- TASK BRIEF: Down to the last line, reproduce the data that follows, but skip the pictures.

- DATA TO PROCESS:
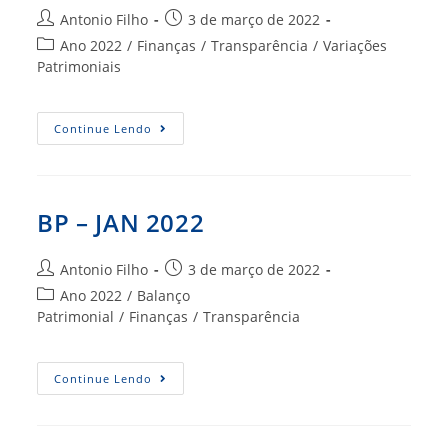
Autor
Post
Antonio Filho
3 de março de 2022
do
publicado:
Categoria
Ano 2022
/
Finanças
/
Transparência
/
Variações
post:
do
Patrimoniais
post:
VARIAÇÕES
Continue Lendo
PATRIMONIAIS
JAN
2022
BP – JAN 2022
Autor
Post
Antonio Filho
3 de março de 2022
do
publicado:
Categoria
Ano 2022
/
Balanço
post:
do
Patrimonial
/
Finanças
/
Transparência
post:
BP
Continue Lendo
–
JAN
2022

- THE COMPLETED TASK:
Autor
Post
Antonio Filho
3 de março de 2022
do
publicado:
Categoria
Ano 2022
/
Finanças
/
Transparência
/
Variações
post:
do
Patrimoniais
post:
VARIAÇÕES
Continue Lendo
PATRIMONIAIS
JAN
2022
BP – JAN 2022
Autor
Post
Antonio Filho
3 de março de 2022
do
publicado:
Categoria
Ano 2022
/
Balanço
post:
do
Patrimonial
/
Finanças
/
Transparência
post:
BP
Continue Lendo
–
JAN
2022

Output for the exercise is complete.